Learning Timeline
Key Insights
Network Auto-Discovery Feature
Exo Labs nodes will discover each other automatically over the local network (LAN/Wi-Fi). Ensure all Macs are on the same subnet so this 'magic' discovery process works without manual IP configuration.
OpenAI API Integration
Exo Labs provides an API compatible with the OpenAI format. This means you can connect your local AI cluster to third-party tools like Fabric or any application that supports the ChatGPT API.
Performance Boost (Teraflops)
Adding nodes to the cluster increases the total available TFLOPS. For example, a cluster of 5 Macs can match or approach the performance of high-end GPUs like the RTX 4090 for LLM inference tasks.
Step by Step
Setting Up the Python & MLX Environment
- Open Terminal on every Mac device you intend to use in the cluster.
- Ensure Xcode Command Line Tools are installed by running the command `xcode-select --install` to obtain PIP.
- Install Python version 3.12 (using pyenv is recommended).
- Set Python 3.12 as the global version using the command `pyenv global 3.12`.
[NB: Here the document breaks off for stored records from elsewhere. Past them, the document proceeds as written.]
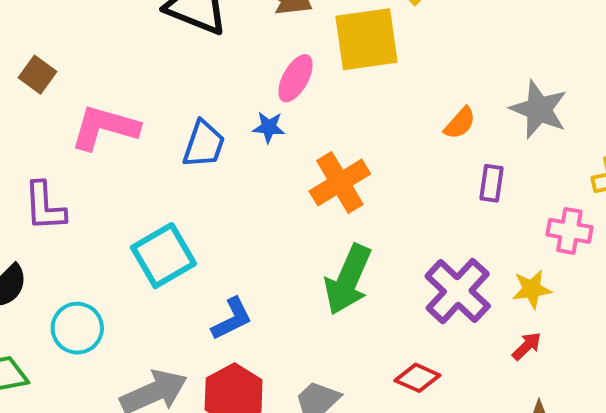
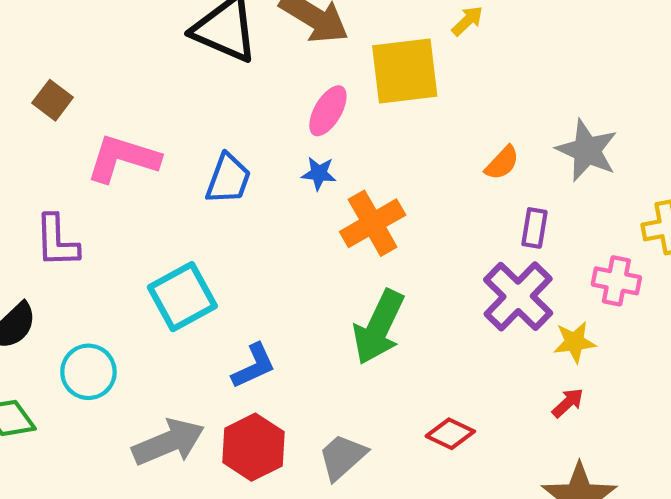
blue star: (269, 127) -> (319, 173), moved
purple cross: (458, 291) -> (518, 296), moved

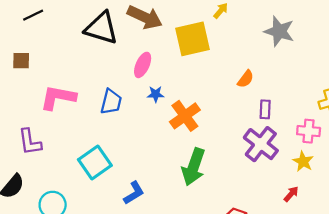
brown square: (53, 100) -> (21, 61), moved, turned -30
pink ellipse: (328, 111) -> (143, 65), moved
gray star: (587, 150) -> (279, 31), moved
yellow star: (575, 342) -> (303, 161), moved, turned -30

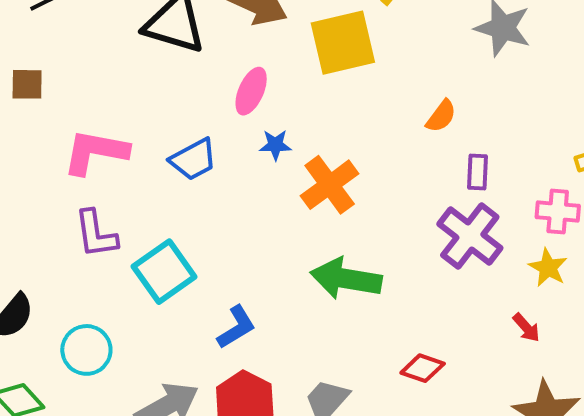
blue trapezoid: (111, 102) -> (193, 159), turned 48
purple L-shape: (30, 142) -> (96, 234), moved
green arrow: (194, 167) -> (346, 279), turned 81
red arrow: (291, 194) -> (526, 328), turned 98

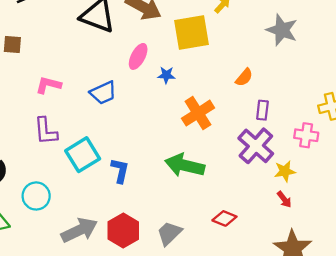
blue star: (275, 145) -> (166, 75), moved
pink L-shape: (95, 152) -> (48, 85), size x0.7
orange cross: (330, 185) -> (198, 113), moved
yellow star: (548, 268) -> (285, 171), moved, turned 30
blue L-shape: (236, 327) -> (120, 171), moved, turned -50

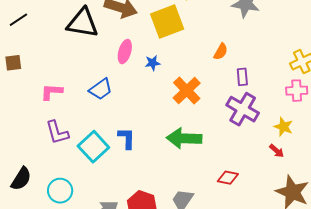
pink cross: (306, 135) -> (297, 91), moved
blue L-shape: (120, 171) -> (127, 138), moved
yellow star: (285, 171) -> (283, 127), moved, turned -30

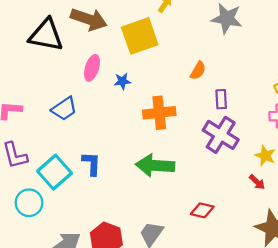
orange cross: (187, 91) -> (159, 113), turned 36
cyan circle: (60, 191) -> (29, 203), moved

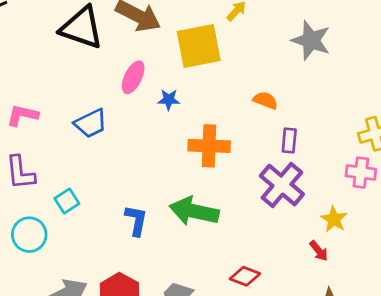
orange semicircle: (198, 71) -> (265, 100), turned -108
blue L-shape: (91, 164) -> (136, 220), moved
cyan square: (55, 172) -> (67, 201), size x0.6

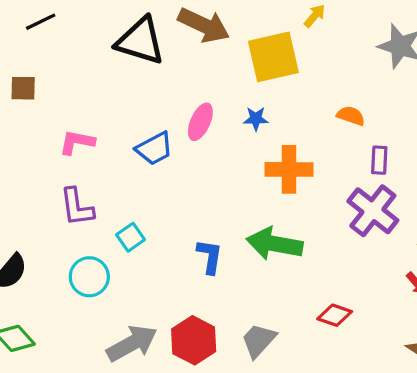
pink ellipse: (133, 77) -> (200, 122), moved
blue star: (169, 100) -> (256, 119), moved

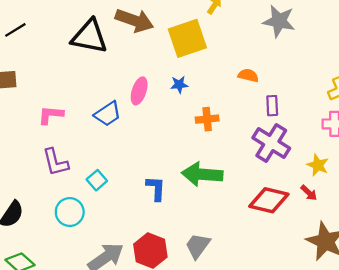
orange cross: (289, 169) -> (207, 119), size x0.7
red diamond: (335, 315) -> (269, 200), moved, size x1.6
- Refresh your terminal session with the command `source ~/.zshrc`.
- Verify the Python version by typing `python --version` (ensure it displays 3.12.x).
- Install the MLX library by running the command `pip install mlx`.
Exo Labs Installation & Configuration
- Clone the Exo Labs repository from GitHub onto each Mac using the command `git clone [URL-REPOS-EXO]`.
- Navigate into the downloaded Exo directory using the command `cd exo`.
- Run the Exo application on the first Mac by typing `exo` or the execution command specified in that directory.
- Repeat the `exo` command on all remaining Mac units within the same network.
- Monitor the terminal output; Exo will perform an 'Auto Discover' to automatically find and connect all Mac nodes into a single cluster.
- Open the Web Interface (GUI) provided by Exo via your web browser to start loading the LLM.